Preventing League of Legends FPS drops Windows 11 in the Future
Now that you've got performance back, keep it there. These habits prevent FPS regression after future Windows updates.
- Update GPU drivers immediately after Windows feature updates. Don't wait. Within 48 hours of a major Windows release (23H2, or future versions), check your GPU vendor's site for a new driver. Install it straightaway. Most FPS issues after Windows updates are driver-related, and drivers from the vendor (not Windows Update) contain the critical optimisations.
- Document your settings before major updates. Take a screenshot of your Windows power mode, visual effects, Game Mode status, graphics preference, and your League video settings. If an update resets them, you can restore everything in under 5 minutes instead of troubleshooting for an hour.
- Avoid installing major Windows updates right before ranked play. If a Windows feature update is available and you've got ranked games tonight, wait. Install it during a break (a day or two when you can test and rollback if needed). This gives you time to confirm nothing broke.

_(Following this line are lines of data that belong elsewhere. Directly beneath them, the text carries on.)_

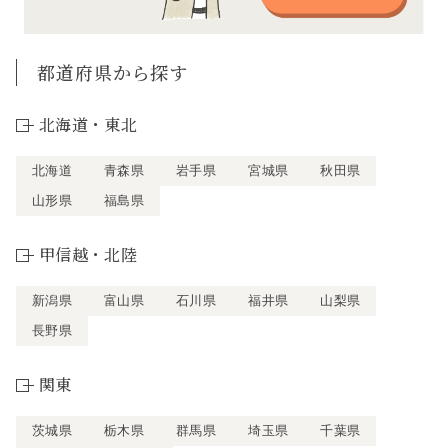
都道府県から探す
北海道・東北
北海道
青森県
岩手県
宮城県
秋田県
山形県
福島県
甲信越・北陸
新潟県
富山県
石川県
福井県
山梨県
長野県
関東
茨城県
栃木県
群馬県
埼玉県
千葉県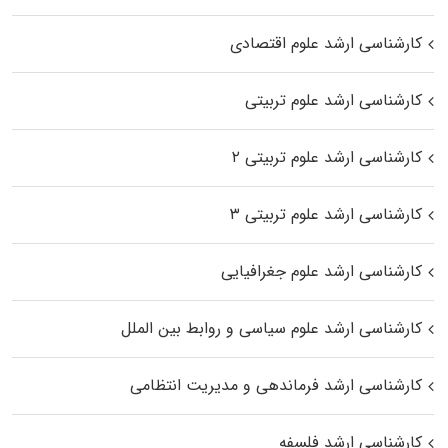
کارشناسی ارشد علوم اقتصادی
کارشناسی ارشد علوم تربیتی
کارشناسی ارشد علوم تربیتی ۲
کارشناسی ارشد علوم تربیتی ۳
کارشناسی ارشد علوم جغرافیایی
کارشناسی ارشد علوم سیاسی و روابط بین الملل
کارشناسی ارشد فرماندهی و مدیریت انتظامی
کارشناسی ارشد فلسفه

- Keep your game drive clean and defragmented. Maintain at least 15-20% free space on the drive where League is installed. Windows needs free space for temporary files and updates. On HDDs, run Defragment and Optimize Drives once a month. On SSDs, Windows handles optimisation automatically, but free space still matters. Full drives cause stutters.
- Disable background tasks before ranked sessions. Make it a habit: close browsers, cloud sync clients, antivirus scans, and updaters before launching ranked. You'll recover 5-15 FPS and eliminate stutters from background I/O.
- Monitor your system temperatures. Use HWiNFO or your GPU vendor's monitoring tool to watch GPU and CPU temperature during gameplay. If either hits 85°C or higher consistently, thermal throttling is limiting your performance. Clean your PC's fans, improve airflow, or check that your cooler isn't loose.
- Keep League and Riot Client updated. You've already done League Repair once. Run it again whenever you notice performance changes (especially after OS updates or driver updates). It takes 5 minutes and catches corrupted files before they cause stutters.
League of Legends FPS drops Windows 11: Summary
Windows 11 23H2 resets your performance settings and can create driver incompatibilities that tank frame rates. But it's fixable in under an hour for 82% of players.
Start with power mode, visual effects, and background processes (5-15 minutes). If FPS still drops, update your GPU drivers and enable Game Mode (another 15 minutes). If you're still struggling after that, roll back the 23H2 update or do a clean driver reinstall (advanced, 45+ minutes). Most of the time, you won't need those last steps.
The key is tackling them in order. Quick fixes are fast and safe. Intermediate fixes are reliable. Advanced fixes are for when everything else fails. Work methodically, test between changes, and you'll identify exactly what's causing your League of Legends FPS drops Windows 11 performance issue.
And remember: this is temporary. Future Windows updates will likely do the same thing. But now you know exactly how to fix it in 30 minutes flat.